We discuss the difficulty in diagnosis of Grave's disease, the possibility of its manifestation due to withdrawal of immunosuppressants, and issues to consider in the treatment of this disease in the setting of bone marrow failure. Morphological differentiation of severe aplastic anaemia from hypocellular refractory cytopenia of childhood. To evaluate the reproducibility and reliability of the histomorphological criteria differentiating severe aplastic anaemia SAA and hypoplastic refractory cytopenia of childhood RCCthe most frequently acquired hypocellular bone marrow conditions of childhood Recent advances in understanding clonal haematopoiesis in aplastic anaemia.
Acquired aplastic anaemia AA is an immune-mediated bone marrow failure disorder inextricably linked to clonal haematopoiesis. In contrast to other conditions linked to clonal haematopoiesis, the clonal signature of AA reflects its immune pathophysiology.
Here, we present the current knowledge of clonal haematopoiesis in AA as it relates to aging, inherited bone marrow failure, and the grey-zone overlap of AA and myelodysplastic syndrome MDS.
We conclude by discussing the significance of clonal haematopoiesis both for improved diagnosis of AA, as well as for a more precise, personalized approach to prognostication of outcomes and therapy choices. Avascular necrosis AVN is a pathological condition associated meda hej shok numerous processes. Most frequent causes of ischaemia of the femoral head include trauma, corticosteroid therapy, radiation therapy, alcoholism, Gaucher's meda hej shok, systemic lupus erythematosus, rheumatoid arthritis.

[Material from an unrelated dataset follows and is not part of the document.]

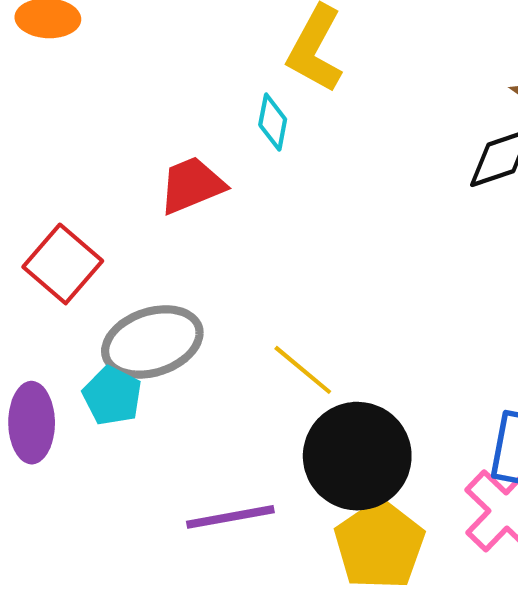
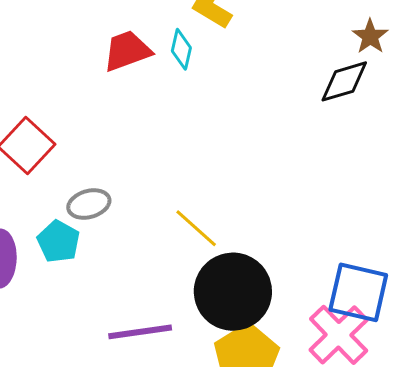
red trapezoid: (192, 185) -> (127, 51), moved
gray ellipse: (152, 342) -> (89, 204), size x0.6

Corticosteroid therapy is considered the most frequent risk factor for developing avascular necrosis. In this paper we report a case of a year old female patient who developed avascular necrosis of the right femoral head following treatment of severe aplastic anaemia. Clinical symptoms included groin pain and fever, painful abduction and internal rotation, tenderness over the right hip joint.

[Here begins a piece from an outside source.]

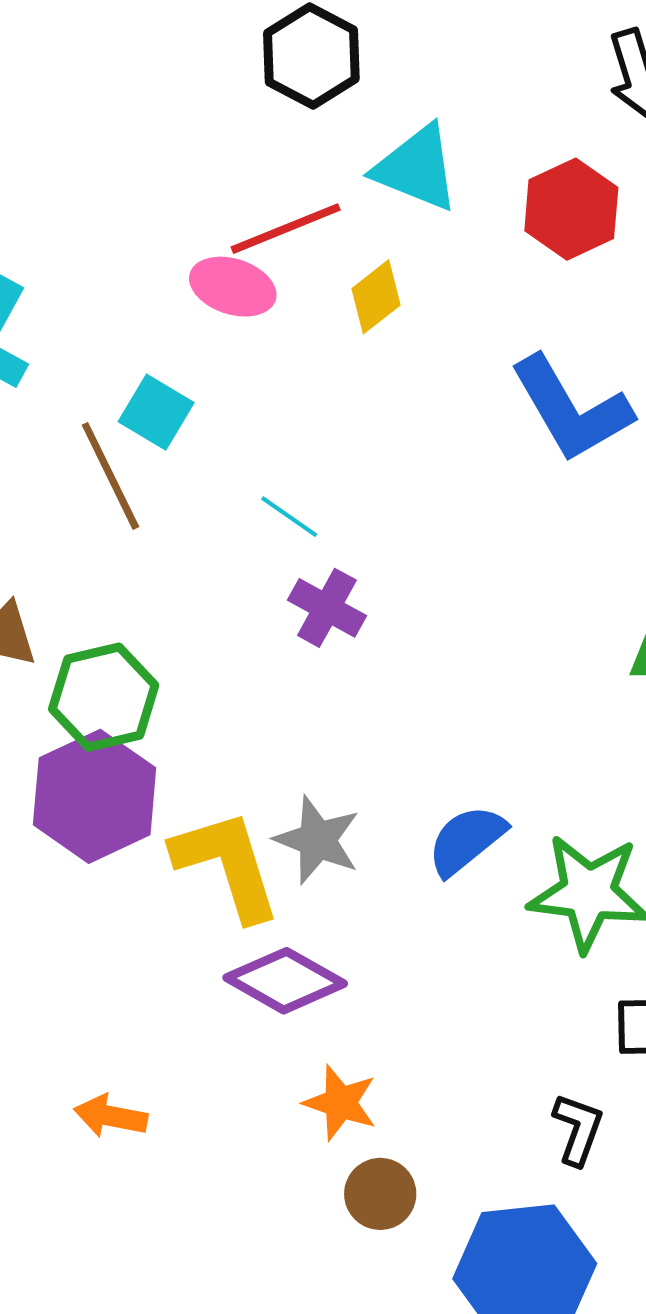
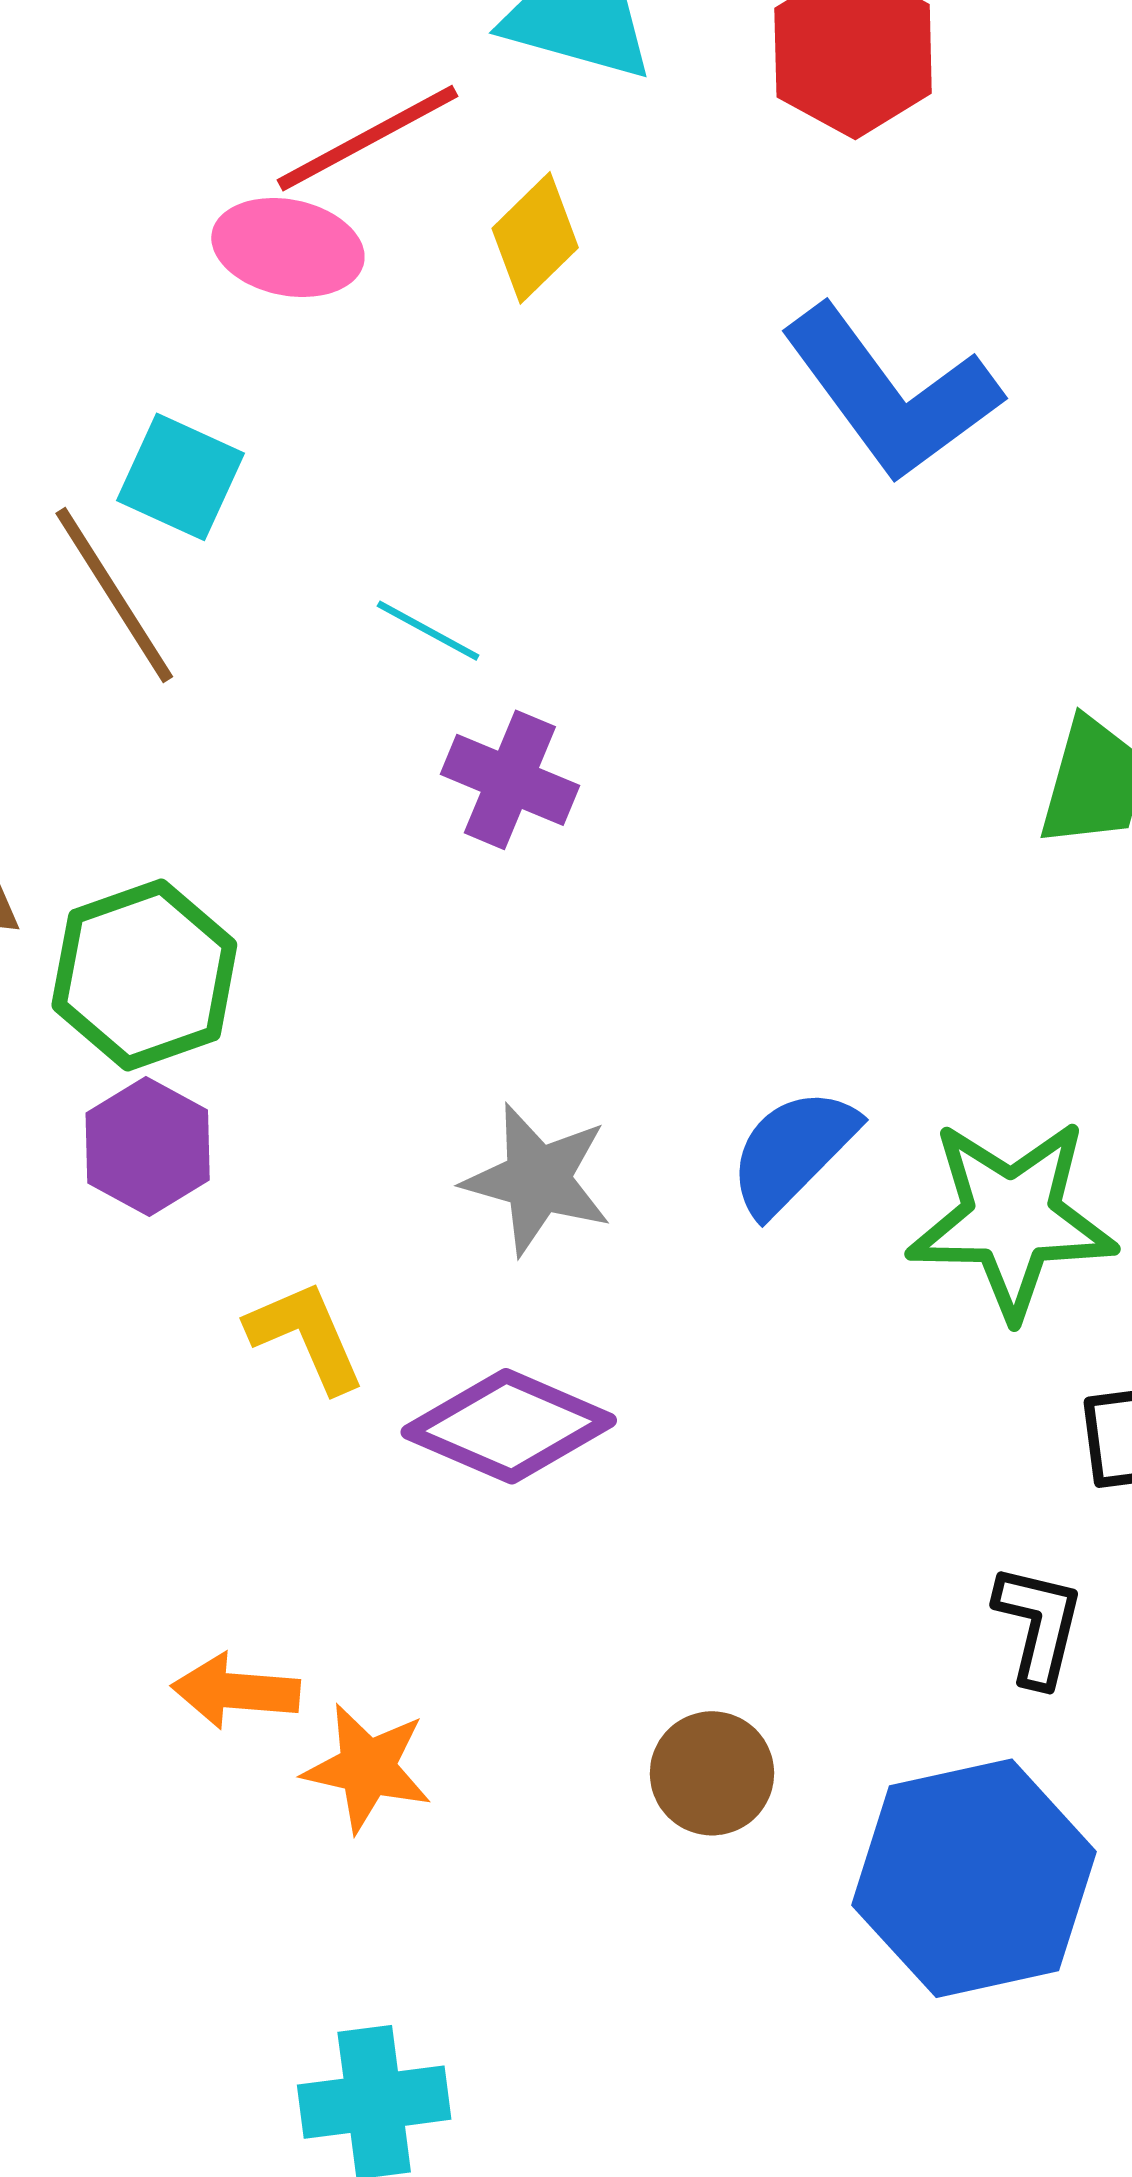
purple hexagon: (95, 796) -> (148, 1147), size x0.6
yellow L-shape: (227, 865) -> (306, 1336), moved, size x0.6
orange star: (340, 1103) -> (367, 1768), moved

The plain X-ray was not specific. However magnetic resonance imaging of the hip revealed changes characteristic for avascular necrosis. Conservative treatment was administrated. Two years after the onset of first meda hej shok symptoms the patient is able to walk without pain, although the range of motion of the right hip joint is partially diminished.
We evaluated the possible risk factors of AVN, diagnostic methods and prognosis. The onset of avascular necrosis should be considered as one of the relevant complications in patients with severe aplastic anaemia following immunosuppressive treatment. Clinical significance of acquired somatic mutations in aplastic anaemia. Aplastic anaemia AA is frequently associated with other disorders of clonal haemopoiesis such as paroxysmal nocturnal haemoglobinuria PNHmyelodysplastic syndrome MDS and T-large granular lymphocytosis.
Certain clones may escape meda hej shok immune attack within the bone marrow environment and proliferate and attain a survival advantage over normal haemopoietic stem cells, such as trisomy 8, loss of heterozygosity of short arm of chromosome 6 and del13q clones. Further detailed and serial analysis of the immune signature in AA is needed to understand the pathogenetic basis for the presence of clones with SM in a significant proportion of patients.
Aplastic anaemia occurring in pregnancy is a rare event with life threatening challenges for both mother and child. We present a successful fetomaternal outcome despite the challenges in the management of this rare condition in a tertiary but resource poor centre.
She had a cesarean section at 37 weeks for pre-eclampsia and oligohydraminous with good feto-maternal outcome. She was managed entirely with fresh whole blood and received 21 units. Aplastic Anaemia in Pregnancy is a rare event with poor feto maternal prognosis.